If I have one final example of how the augments were more poorly designed in Set 6.5, it would be the comparison between the original set's Metabolic Boost and the midset update's Tiny Titans. Both of these augments provided additional HP to the player's Little Legend and therefore allowed them to survive longer into the match. However, Metabolic Boost did this in a much more interesting way by causing the player to regenerate 2 HP at the end of each round. This made taking Metabolic Boost into a tactical decision: it would do nothing for a player win streaking at 100 HP and similarly wouldn't provide much benefit to someone on death's door in the ending stages of the game. When it was worthwhile to pick Metabolic Boost could be a tough decision. But Tiny Titans simply gave the player 35 additional HP immediately which was vastly less interesting. Obviously people would take this when they were losing which often granted them an undeserved higher finish placement. The designers put a Band-aid on this by removing Tiny Titans as an option for the last augment so that it would only show up during the first two choices but this didn't solve the real problem of Tiny Titans being a dull and lifeless augment. It was either way too strong as a pick or useless as a pick with nothing in between, while doing nothing to make the gameplay more varied or interesting. The Metabolic Boost / Tiny Titans dichotomy is a perfect example of how augments run amok were a net negative for the set. One of them deserved to be included in the game and made the cut for Set Six, the other never should have been included and bloated the augment list needlessly. Most of the new augments were correctly excluded from the first half of the set for good reason.

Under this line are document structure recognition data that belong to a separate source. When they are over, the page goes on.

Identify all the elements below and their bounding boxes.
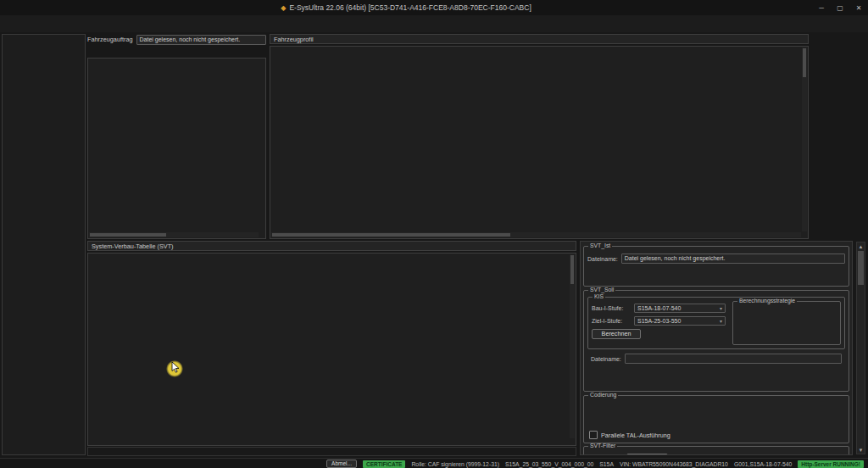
fahrzeugprofil-tree [270,46,809,239]
svt-reset-button[interactable]: SVT Reset [626,454,668,455]
codierung-group: Codierung Parallele TAL-Ausführung [583,395,849,443]
svt-soll-filename-input[interactable] [625,354,842,364]
codierung-row2 [584,416,849,426]
svt-legend [87,447,576,456]
sidebar [2,34,86,455]
fa-filename-input[interactable]: Datei gelesen, noch nicht gespeichert. [136,35,266,45]
series-status: S15A [599,461,614,467]
profil-vertical-scrollbar[interactable] [802,47,807,231]
scroll-thumb[interactable] [272,233,510,237]
ziel-i-stufe-select[interactable]: S15A-25-03-550 ▾ [634,316,726,326]
fa-header: Fahrzeugauftrag Datei gelesen, noch nich… [87,34,266,45]
svt-ist-filename-input[interactable]: Datei gelesen, noch nicht gespeichert. [621,254,845,264]
svt-filter-row: All ▾ SVT Reset [584,454,849,455]
e-sys-window: ◆ E-SysUltra 22.06 (64bit) [5C53-D741-A4… [0,0,868,468]
codierung-group-title: Codierung [588,393,618,398]
scroll-thumb[interactable] [570,255,574,284]
scroll-thumb[interactable] [803,48,806,77]
kis-left-column: Bau-I-Stufe: S15A-18-07-540 ▾ Ziel-I-Stu… [592,304,726,339]
window-title: E-SysUltra 22.06 (64bit) [5C53-D741-A416… [289,3,531,12]
svt-filter-select[interactable]: All ▾ [587,454,623,456]
certificate-badge: CERTIFICATE [363,460,406,468]
svt-soll-group-title: SVT_Soll [588,287,615,293]
fa-horizontal-scrollbar[interactable] [89,232,259,237]
svt-soll-extra-buttons [584,378,849,388]
vin-status: VIN: WBATR55090N443683_DIAGADR10 [620,461,728,467]
http-server-badge: Http-Server RUNNING! [798,460,864,468]
maximize-icon[interactable]: ▢ [831,4,849,12]
svt-ist-group-title: SVT_Ist [588,243,612,249]
istufe-status: S15A_25_03_550_V_004_000_00 [505,461,593,467]
toolbar [0,15,868,32]
fahrzeugprofil-title: Fahrzeugprofil [270,34,809,44]
minimize-icon[interactable]: ─ [812,4,831,12]
berechnungsstrategie-group: Berechnungsstrategie [732,301,841,345]
svt-soll-filename-label: Dateiname: [591,356,621,362]
svt-ist-filename-label: Dateiname: [587,256,618,262]
sidebar-bottom-buttons [3,452,85,454]
status-bar: Abmel... CERTIFICATE Rolle: CAF signiere… [0,458,868,468]
scroll-thumb[interactable] [858,251,864,285]
ziel-i-stufe-value: S15A-25-03-550 [637,318,681,324]
svt-ist-button-row [587,267,845,277]
parallele-tal-checkbox[interactable] [589,431,598,439]
ziel-i-stufe-row: Ziel-I-Stufe: S15A-25-03-550 ▾ [592,316,726,326]
svt-ist-group: SVT_Ist Dateiname: Datei gelesen, noch n… [583,246,849,287]
right-panel-scrollbar[interactable]: ▲ ▼ [856,242,865,454]
window-controls: ─ ▢ ✕ [812,4,868,12]
svt-tree [87,253,576,446]
profil-horizontal-scrollbar[interactable] [271,232,801,237]
kis-group-title: KIS [593,294,605,300]
sidebar-items [3,35,85,452]
scroll-thumb[interactable] [90,233,166,237]
bau-i-stufe-row: Bau-I-Stufe: S15A-18-07-540 ▾ [592,304,726,313]
bau-i-stufe-value: S15A-18-07-540 [637,305,681,311]
codierung-row1 [584,403,849,413]
svt-filter-group-title: SVT-Filter [588,443,617,449]
parallele-tal-row: Parallele TAL-Ausführung [584,431,849,439]
bau-i-stufe-label: Bau-I-Stufe: [592,305,631,311]
svt-filter-group: SVT-Filter All ▾ SVT Reset [583,446,849,455]
fa-tree [87,58,266,239]
svt-soll-button-row [587,365,845,376]
svt-ist-filename-row: Dateiname: Datei gelesen, noch nicht ges… [584,254,849,264]
berechnungsstrategie-title: Berechnungsstrategie [737,298,797,304]
svt-vertical-scrollbar[interactable] [570,254,575,438]
parallele-tal-label: Parallele TAL-Ausführung [601,432,670,439]
role-status: Rolle: CAF signieren (9999-12-31) [411,461,499,467]
window-title-wrap: ◆ E-SysUltra 22.06 (64bit) [5C53-D741-A4… [0,3,812,12]
svt-panel: System-Verbau-Tabelle (SVT) [87,241,576,456]
close-icon[interactable]: ✕ [849,4,868,12]
fa-button-row [87,47,266,57]
abmelden-button[interactable]: Abmel... [326,460,357,468]
app-icon: ◆ [281,4,286,12]
scroll-down-icon[interactable]: ▼ [857,446,865,454]
svt-soll-filename-row: Dateiname: [587,354,845,364]
svt-control-panel: SVT_Ist Dateiname: Datei gelesen, noch n… [580,241,853,455]
chevron-down-icon: ▾ [720,305,722,311]
title-bar: ◆ E-SysUltra 22.06 (64bit) [5C53-D741-A4… [0,0,868,16]
svt-title: System-Verbau-Tabelle (SVT) [87,241,576,251]
chevron-down-icon: ▾ [720,318,722,324]
ziel-i-stufe-label: Ziel-I-Stufe: [592,318,631,324]
fahrzeugauftrag-title: Fahrzeugauftrag [87,36,133,43]
kis-group: KIS Bau-I-Stufe: S15A-18-07-540 ▾ Ziel-I… [587,297,845,349]
fahrzeugprofil-panel: Fahrzeugprofil [270,34,809,239]
target-istufe-status: G001,S15A-18-07-540 [734,461,792,467]
fahrzeugauftrag-panel: Fahrzeugauftrag Datei gelesen, noch nich… [87,34,266,239]
berechnen-button[interactable]: Berechnen [592,329,641,339]
scroll-up-icon[interactable]: ▲ [857,242,865,250]
svt-soll-group: SVT_Soll KIS Bau-I-Stufe: S15A-18-07-540… [583,290,849,392]
bau-i-stufe-select[interactable]: S15A-18-07-540 ▾ [634,304,726,313]
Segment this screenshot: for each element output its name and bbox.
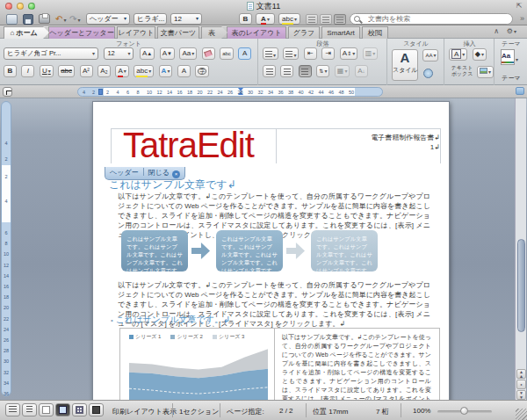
- tab-document-parts[interactable]: 文書パーツ: [157, 26, 199, 39]
- manage-styles-button[interactable]: AA▾: [422, 49, 438, 62]
- italic-button[interactable]: I: [21, 65, 34, 77]
- font-size-dropdown[interactable]: 12▾: [170, 13, 202, 25]
- bullet-heading[interactable]: •これはサンプル文章です。↲: [111, 314, 230, 326]
- browse-object-button[interactable]: ●: [516, 380, 526, 389]
- document-area[interactable]: 4224681012141618202224262830323436 Tatra…: [0, 98, 527, 400]
- bullet-list-button[interactable]: ▾: [263, 47, 278, 60]
- area-chart[interactable]: [129, 344, 270, 400]
- browse-previous-button[interactable]: ▲▲: [516, 369, 526, 379]
- split-view-handle[interactable]: [516, 87, 524, 95]
- line-spacing-button[interactable]: A⇕▾: [340, 47, 357, 60]
- bold-button[interactable]: B: [239, 13, 252, 25]
- outline-view-button[interactable]: [22, 403, 37, 416]
- para-align-center-button[interactable]: [280, 65, 293, 77]
- tab-table[interactable]: 表: [201, 26, 227, 39]
- tab-header-footer[interactable]: ヘッダーとフッター: [48, 26, 115, 39]
- highlight-ribbon-button[interactable]: abc▾: [134, 65, 154, 77]
- highlight-button[interactable]: abc▾: [278, 13, 300, 25]
- undo-button[interactable]: ↶▾: [55, 13, 66, 26]
- underline-button[interactable]: U▾: [40, 65, 54, 77]
- ribbon-font-name-dropdown[interactable]: ヒラギノ角ゴ Pr...▾: [4, 47, 98, 60]
- para-align-justify-button[interactable]: [299, 65, 312, 77]
- increase-indent-button[interactable]: ⇥: [321, 47, 335, 60]
- notebook-layout-button[interactable]: [72, 403, 87, 416]
- browse-next-button[interactable]: ▼▼: [516, 390, 526, 400]
- header-mode-tab[interactable]: ヘッダー閉じる×: [105, 167, 185, 180]
- logo-text[interactable]: TatraEdit: [123, 127, 254, 163]
- insert-picture-button[interactable]: ▾: [477, 66, 494, 78]
- redo-button[interactable]: ↷▾: [69, 13, 80, 26]
- search-field[interactable]: [350, 13, 513, 25]
- diagram-box[interactable]: これはサンプル文章です。これはサンプル文章です。これはサンプル文章です。これはサ…: [216, 230, 283, 272]
- draft-view-button[interactable]: [5, 403, 20, 416]
- horizontal-ruler[interactable]: 4224681012141618202224262830323436384042…: [77, 87, 383, 97]
- document-page[interactable]: TatraEdit 電子書籍制作報告書↲ 1↲ これはサンプル文章です↲ ヘッダ…: [92, 101, 450, 400]
- numbered-list-button[interactable]: ▾: [283, 47, 299, 60]
- font-color-ribbon-button[interactable]: A▾: [115, 65, 128, 77]
- para-spacing-button[interactable]: ⇅▾: [316, 65, 329, 77]
- columns-button[interactable]: ▥▾: [363, 47, 379, 60]
- focus-view-button[interactable]: [89, 403, 104, 416]
- tab-review[interactable]: 校閲: [362, 26, 388, 39]
- tab-smartart[interactable]: SmartArt: [321, 26, 360, 39]
- subscript-button[interactable]: A₂: [97, 65, 111, 77]
- tab-layout[interactable]: レイアウト: [117, 26, 155, 39]
- new-document-button[interactable]: [6, 14, 18, 25]
- strikethrough-button[interactable]: abc: [58, 65, 75, 77]
- clear-formatting-button[interactable]: [202, 47, 215, 60]
- align-left-button[interactable]: [306, 14, 318, 25]
- tab-home[interactable]: ⌂ホーム: [4, 26, 49, 39]
- right-arrow-shape[interactable]: [286, 243, 305, 259]
- styles-button[interactable]: Aスタイル: [392, 49, 418, 81]
- font-dropdown[interactable]: ヒラギ...▾: [134, 13, 167, 25]
- align-center-button[interactable]: [320, 14, 332, 25]
- print-layout-button[interactable]: [55, 403, 70, 416]
- header-close-button[interactable]: 閉じる: [148, 169, 170, 177]
- resize-grip[interactable]: [516, 409, 527, 420]
- content-table[interactable]: シリーズ 1シリーズ 2シリーズ 3 以下はサンプル文章です。↲このテンプレート…: [119, 328, 440, 400]
- change-case-button[interactable]: Aa▾: [179, 47, 197, 60]
- character-border-button[interactable]: A: [238, 47, 251, 60]
- insert-textbox-button[interactable]: A▾: [449, 48, 467, 61]
- save-button[interactable]: [23, 14, 33, 25]
- header-right-text[interactable]: 電子書籍制作報告書↲ 1↲: [348, 133, 440, 152]
- toolbar-overflow-icon[interactable]: »: [520, 14, 524, 23]
- page-indicator-value[interactable]: 2 / 2: [279, 407, 293, 415]
- bold-ribbon-button[interactable]: B: [4, 65, 17, 77]
- search-input[interactable]: [368, 14, 507, 24]
- align-justify-button[interactable]: [334, 14, 346, 25]
- page-indicator-label[interactable]: ページ指定:: [227, 407, 264, 416]
- zoom-slider-knob[interactable]: [460, 407, 468, 415]
- insert-shapes-button[interactable]: ◆▾: [473, 48, 487, 61]
- style-dropdown[interactable]: ヘッダー▾: [86, 13, 130, 25]
- right-arrow-shape[interactable]: [191, 243, 210, 259]
- publishing-layout-button[interactable]: [39, 403, 54, 416]
- close-header-icon[interactable]: ×: [172, 170, 180, 178]
- superscript-button[interactable]: A²: [80, 65, 93, 77]
- ribbon-gear-icon[interactable]: ⚙▾: [507, 27, 516, 35]
- first-line-indent-marker[interactable]: [98, 89, 103, 95]
- table-cell-text[interactable]: 以下はサンプル文章です。↲このテンプレートを使って、自分の所属するワークグループ…: [282, 333, 431, 400]
- themes-button[interactable]: Aa: [501, 49, 515, 65]
- web-preview-icon[interactable]: [423, 69, 433, 78]
- phonetic-guide-button[interactable]: abc: [220, 47, 234, 60]
- ribbon-collapse-icon[interactable]: ∧: [494, 27, 499, 35]
- diagram-box[interactable]: これはサンプル文章です。これはサンプル文章です。これはサンプル文章です。これはサ…: [311, 230, 378, 272]
- enclose-character-button[interactable]: 字: [195, 65, 209, 77]
- scrollbar-thumb[interactable]: [517, 239, 525, 332]
- character-shading-button[interactable]: A: [177, 65, 191, 77]
- fullscreen-icon[interactable]: ⇱: [515, 2, 523, 11]
- diagram-box[interactable]: これはサンプル文章です。これはサンプル文章です。これはサンプル文章です。これはサ…: [121, 230, 188, 272]
- shrink-font-button[interactable]: A▼: [160, 47, 175, 60]
- font-color-button[interactable]: A▾: [256, 13, 275, 25]
- tab-chart[interactable]: グラフ: [288, 26, 320, 39]
- tab-stop-selector[interactable]: [3, 87, 12, 97]
- grow-font-button[interactable]: A▲: [140, 47, 155, 60]
- tab-table-layout[interactable]: 表のレイアウト: [227, 26, 286, 39]
- para-align-left-button[interactable]: [263, 65, 276, 77]
- vertical-scrollbar[interactable]: ▲▲ ● ▼▼: [515, 98, 526, 400]
- sort-button[interactable]: A↓: [355, 65, 368, 77]
- vertical-ruler[interactable]: 4224681012141618202224262830323436: [1, 101, 11, 396]
- borders-button[interactable]: ▦▾: [335, 65, 350, 77]
- text-effects-button[interactable]: A▾: [159, 65, 173, 77]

One of my most frequent criticisms of Teamfight Tactics across all sets has been the dizzying rate of patches released by the design team. The designers patch and patch and patch again in a neverending stream of changes that are almost impossible for players to follow unless they happen to be the obsessives that run ten games per day. It would be one thing if their patches made minor tweaks around the edges but nope, each new patch inevitably has scores of different changes to champions and traits and items and now augments as well. I continue to maintain that these endless patches are actively hurting the TFT playerbase because the more casual players are turned off by having to relearn the entire game on a weekly basis. Set Six was a pleasing break from this trend because much of the set coincided with the 2021-2022 winter holidays where Riot staff was on vacation and quite literally could not patch the game by virtue of the offices being empty. There was a patch released on December 14th and then after that on January 4th followed by another two weeks until the next patch released on January 19th. That was 35 days with only two total versions of TFT available to play, a period in which there was actually time for the playerbase to learn the ins and outs of the gameplay and develop both metagame strategies and then counter-meta responses. I know that I was having a ton of fun because I recorded lots and lots of TFT videos for YouTube in this period, about 15 videos in this span or roughly a new one every 2.5 days. I was never planning on creating that much content for TFT and it just happened organically because the set was such a blast. It's a telling sign that the game was at its most fun when the designers WEREN'T obsessively making changes on a weekly basis to everything under the sun.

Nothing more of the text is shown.